Saved entries
=== Begin Enclosure ===
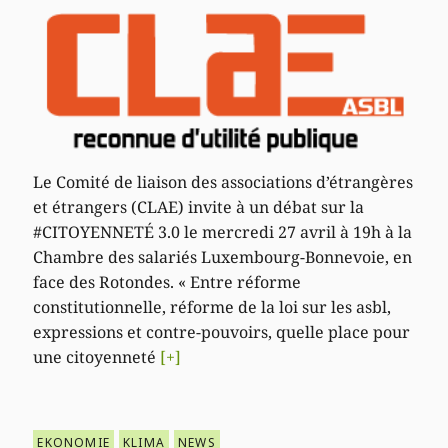
Le Comité de liaison des associations d’étrangères
et étrangers (CLAE) invite à un débat sur la
#CITOYENNETÉ 3.0 le mercredi 27 avril à 19h à la
Chambre des salariés Luxembourg-Bonnevoie, en
face des Rotondes. « Entre réforme
constitutionnelle, réforme de la loi sur les asbl,
expressions et contre-pouvoirs, quelle place pour
une citoyenneté
[+]
EKONOMIE
KLIMA
NEWS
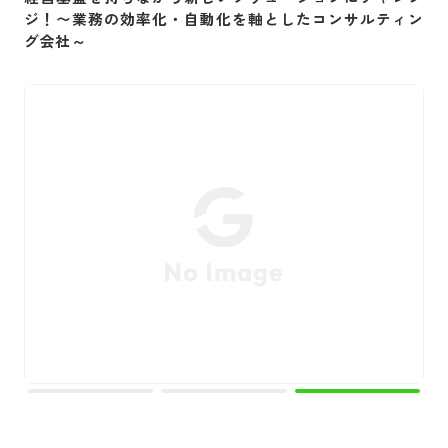
ジ！〜業務の効率化・自動化を軸としたコンサルティン
グ会社～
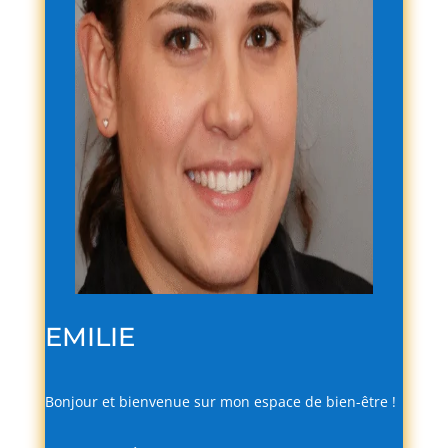
EMILIE
Bonjour
et
bienvenue
sur
mon
espace
de
bien-
être !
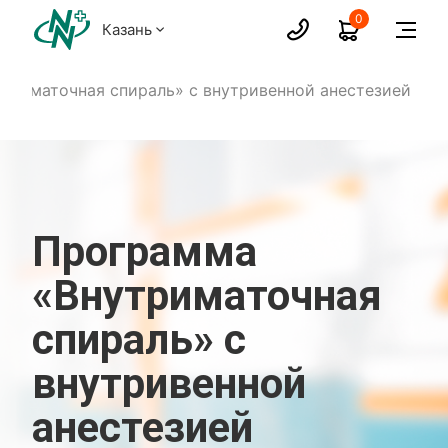
0
Казань
триматочная спираль» с внутривенной анестезией
Программа
«Внутриматочная
спираль» с
внутривенной
анестезией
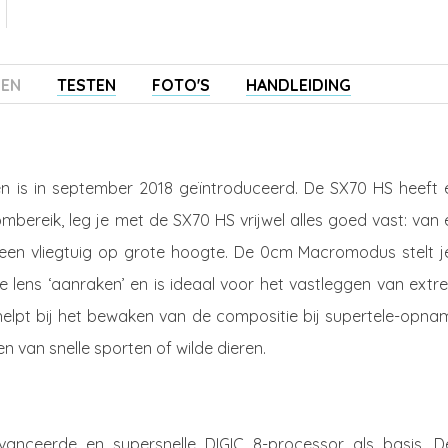
ZEN
TESTEN
FOTO'S
HANDLEIDING
n is in september 2018 geïntroduceerd. De SX70 HS heeft 
bereik, leg je met de SX70 HS vrijwel alles goed vast: van 
 een vliegtuig op grote hoogte. De 0cm Macromodus stelt je
 lens ‘aanraken’ en is ideaal voor het vastleggen van extr
helpt bij het bewaken van de compositie bij supertele-opna
 van snelle sporten of wilde dieren.
nceerde en supersnelle DIGIC 8-processor als basis. D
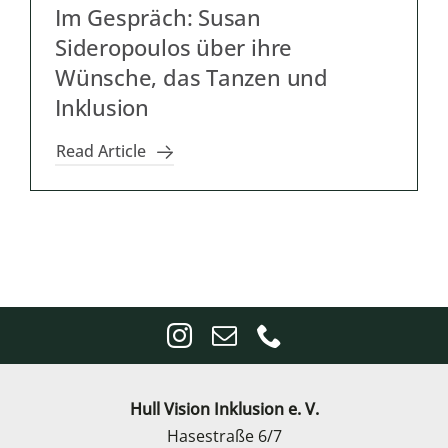
Im Gespräch: Susan
Sideropoulos über ihre
Wünsche, das Tanzen und
Inklusion
Read Article
Hull Vision Inklusion e. V.
Hasestraße 6/7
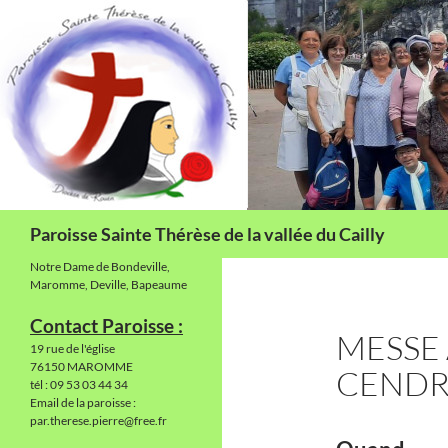
Aller
au
contenu
Recherche
Paroisse Sainte Thérèse de la vallée du Cailly
Notre Dame de Bondeville,
Maromme, Deville, Bapeaume
Contact Paroisse :
MESSE 
19 rue de l'église
76150 MAROMME
CENDR
tél : 09 53 03 44 34
Email de la paroisse :
par.therese.pierre@free.fr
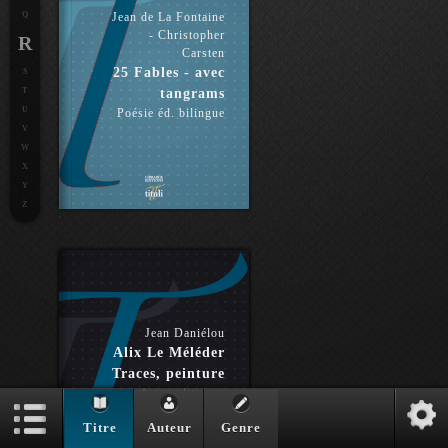
Q
Jean de La Fontaine
- Christopher
R
Carsten
25 Fables - avec
S
T
tangrams
U
Poésie éd. bilingue
V
W
X
Y
Z
Jean Daniélou
Alix Le Méléder
Traces, peinture
Arts politiques
Titre
Auteur
Genre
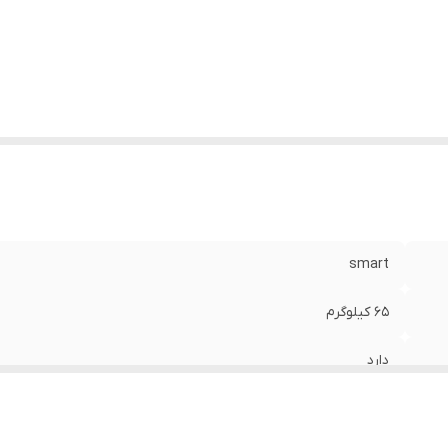
ارم خالی ماندن
:
دارد
ع پر کردن مخزن
:
اتومات قابل اتصال به آب شهری
صارف
:
انواع رستوران، کافی شاپ، تالار، سالن های ورزشی و تفریحی
لام همراه
:
قطعات یدکی مورد نیاز به تعداد 2 بسته از هر کدام
smart
65 کیلوگرم
دارد
دارد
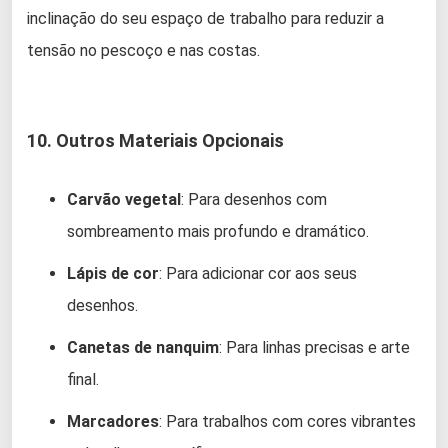
inclinação do seu espaço de trabalho para reduzir a
tensão no pescoço e nas costas.
10. Outros Materiais Opcionais
Carvão vegetal
: Para desenhos com
sombreamento mais profundo e dramático.
Lápis de cor
: Para adicionar cor aos seus
desenhos.
Canetas de nanquim
: Para linhas precisas e arte
final.
Marcadores
: Para trabalhos com cores vibrantes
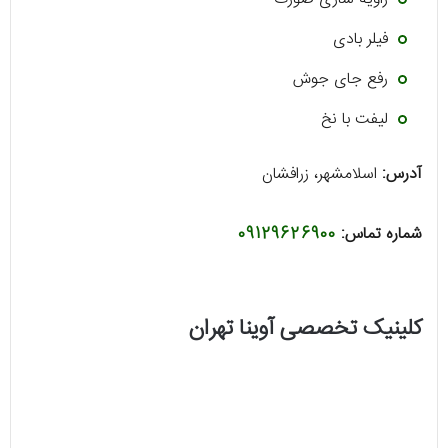
فیلر بادی
رفع جای جوش
لیفت با نخ
آدرس:
اسلامشهر، زرافشان
شماره تماس:
09129626900
کلینیک تخصصی آوینا تهران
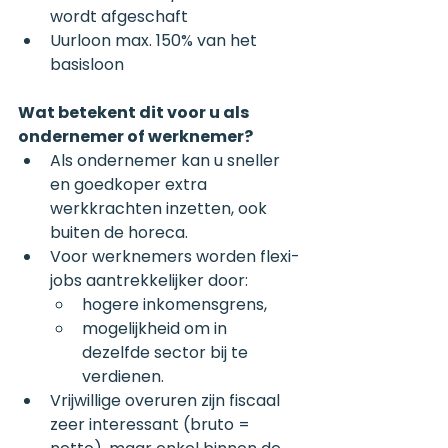
wordt afgeschaft
Uurloon max. 150% van het 
basisloon
Wat betekent dit voor u als 
ondernemer of werknemer?
Als ondernemer kan u sneller 
en goedkoper extra 
werkkrachten inzetten, ook 
buiten de horeca.
Voor werknemers worden flexi-
jobs aantrekkelijker door:
hogere inkomensgrens,
mogelijkheid om in 
dezelfde sector bij te 
verdienen.
Vrijwillige overuren zijn fiscaal 
zeer interessant (bruto = 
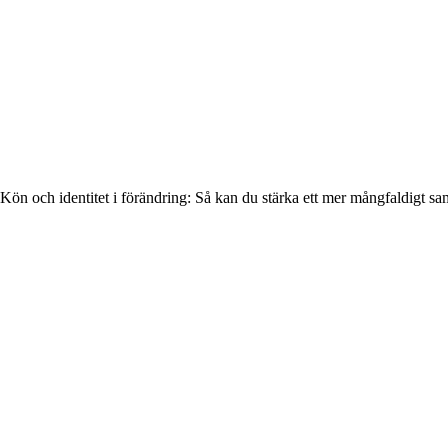
Kön och identitet i förändring: Så kan du stärka ett mer mångfaldigt sa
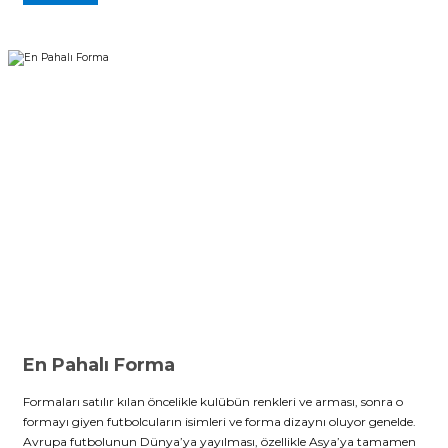
En Pahalı Forma
Formaları satılır kılan öncelikle kulübün renkleri ve arması, sonra o
formayı giyen futbolcuların isimleri ve forma dizaynı oluyor genelde.
Avrupa futbolunun Dünya’ya yayılması, özellikle Asya’ya tamamen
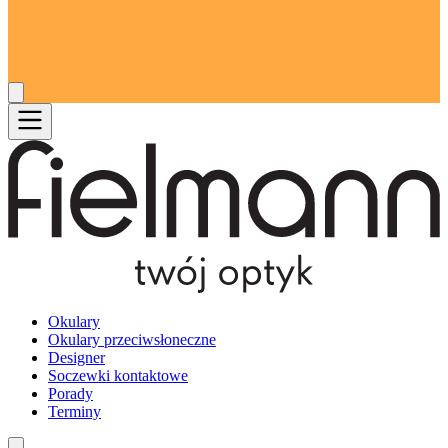
Okulary
Okulary przeciwsłoneczne
Designer
Soczewki kontaktowe
Porady
Terminy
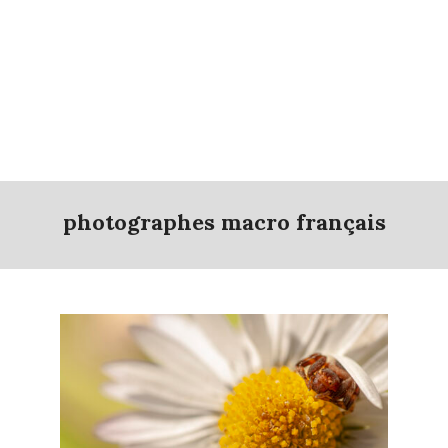
photographes macro français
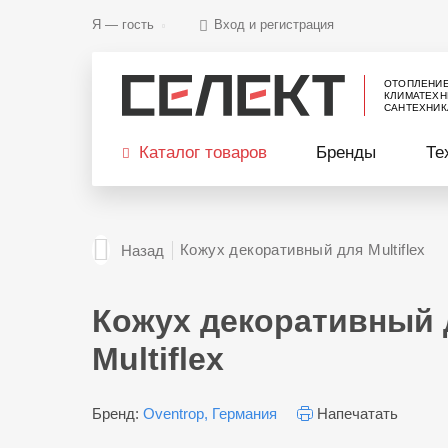
Я —
гость
Вход и регистрация
ОТОПЛЕНИ
КЛИМАТЕХН
САНТЕХНИК
Каталог товаров
Бренды
Те
Кожух декоративный для Multiflex
Назад
Кожух декоративный 
Multiflex
Бренд:
Oventrop, Германия
Напечатать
=== End Enclosure ===
#### The problem:
Once the line containing "en goedkoper extra" is found in the records above, it and every line after it up to the last must be repeated exactly, without pictures.

#### Answer for this exercise:
en goedkoper extra 
werkkrachten inzetten, ook 
buiten de horeca.
Voor werknemers worden flexi-
jobs aantrekkelijker door:
hogere inkomensgrens,
mogelijkheid om in 
dezelfde sector bij te 
verdienen.
Vrijwillige overuren zijn fiscaal 
zeer interessant (bruto = 
Kön och identitet i förändring: Så kan du stärka ett mer mångfaldigt sa
En Pahalı Forma
Formaları satılır kılan öncelikle kulübün renkleri ve arması, sonra o
formayı giyen futbolcuların isimleri ve forma dizaynı oluyor genelde.
Avrupa futbolunun Dünya’ya yayılması, özellikle Asya’ya tamamen
Okulary
Okulary przeciwsłoneczne
Designer
Soczewki kontaktowe
Porady
Terminy
photographes macro français
Я —
гость
Вход и регистрация
ОТОПЛЕНИ
КЛИМАТЕХН
САНТЕХНИК
Каталог товаров
Бренды
Те
Кожух декоративный для Multiflex
Назад
Кожух декоративный 
Multiflex
Бренд:
Oventrop, Германия
Напечатать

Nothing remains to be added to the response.